Ali. Abbas. Khafif. : Je me nomme Ali Abbas Khafif et suis né le 1.07.1950 à Bassora, en Irak. Je suis également titulaire du bachelor en physique et travaille dans les services sociaux en coordination avec le ministère des réfugiés et des déplacés. Quant à mes activités militantes, je suis président de la Fédération des conseils et des syndicats ouvriers d’Irak, FCOSI, à Bassora, après en avoir été celui des syndicats du secteur des services. J’ai aussi été élu récemment président du Congrès pour la libération de l’Irak, toujours à Bassora.
N. D. : Peux-tu me relater ton histoire personnelle et politique ?
A. A. K. : J’ai fondé en 1967 alors que j’étais lycéen, une organisation estudiantine et adhéré ,en 1968, au Parti communiste irakien. Notre organisation a rejoins par la suite l’Union générale des étudiants irakiens, qui était proche du Parti communiste irakien- Comité central (groupe pour la lutte armée). J’ai, à cette époque, été arrêté sans motif, par les autorités ba’athistes, et relâché au bout de 14 jours.

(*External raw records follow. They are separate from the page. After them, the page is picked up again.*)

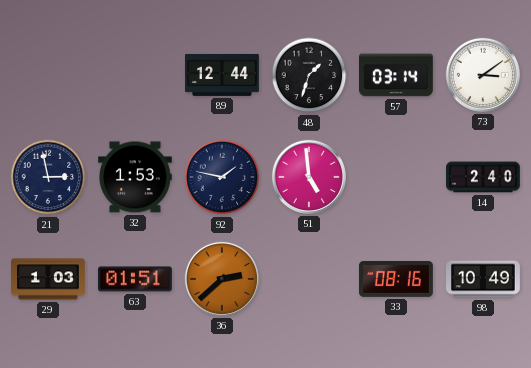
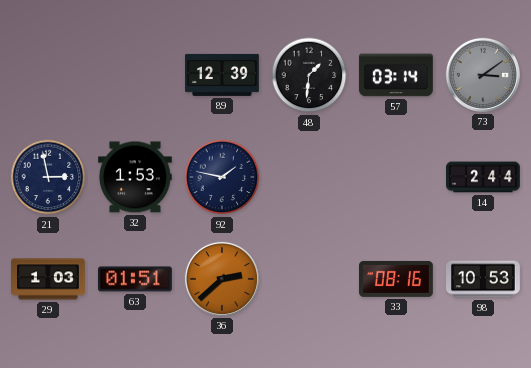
89: 12:44 -> 12:39
48: 1:33 -> 1:31
73 dial: white -> grey
51: 4:59 -> none
14: 2:40 -> 2:44
98: 10:49 -> 10:53
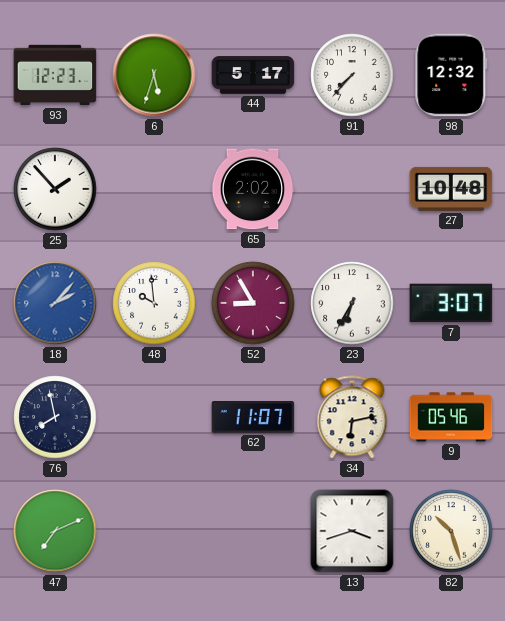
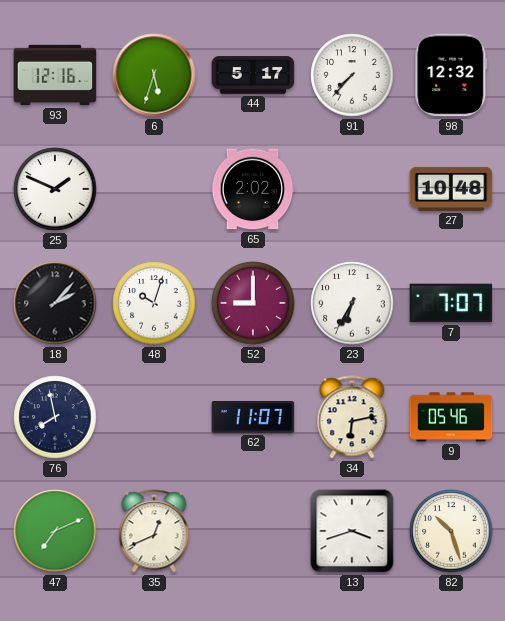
93: 12:23 -> 12:16
25: 1:53 -> 1:49
18 dial: blue -> black
48: 9:59 -> 10:03
52: 8:55 -> 9:00
7: 3:07 -> 7:07
35: none -> 12:41
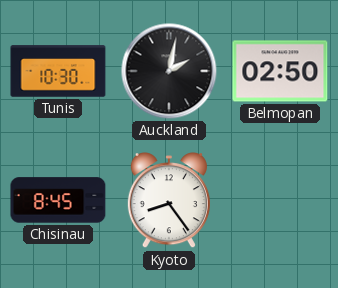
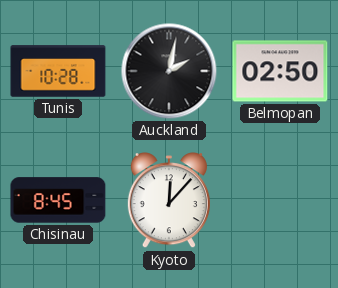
Tunis: 10:30 -> 10:28
Kyoto: 8:24 -> 12:07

J’ai de nouveau été arrêté, en juillet 1969, pour destruction d’une voie ferrée à l’aide d’explosifs, bien que les services de sécurité savaient que je n’avais rien à voir avec cet attentat, comme m’en avait informé l’un de leurs officiers. Il m’avait déclaré que je faisais toutefois l’objet d’une arrestation préventive ( sans qu’ils sachent pour autant mon affiliation politique). Je fus libéré deux mois plus tard. J’ai ensuite été appréhendé, en 1970. La majorité des membres de notre parti étaient en détention, à ce moment-là. L’enquête n’ayant pas prouvé mon appartenance au groupe, je fus élargi, après 45 jours.
En 1974, les autorités ba’athistes m’ont emprisonnés en même temps que les dirigeants du parti, dont le quart étaient ceux de Bassora et du Sud du pays. Nous l’avions été sur dénonciation d’éléments infiltrés parmi nous. Le 30 novembre 1974, le tribunal révolutionnaire condamna, douze d’entre nous, dont moi-même, à la peine de mort par pendaison. Notre peine fut cependant communiée, en 1975, à l’emprisonnement à perpuité, grâce aux interventions de diverses organisations humanitaires internationales et du Parti communiste irakien, qui était l’allié du ba’ath. Nous avons finalement été libérés, à la fin de 1979.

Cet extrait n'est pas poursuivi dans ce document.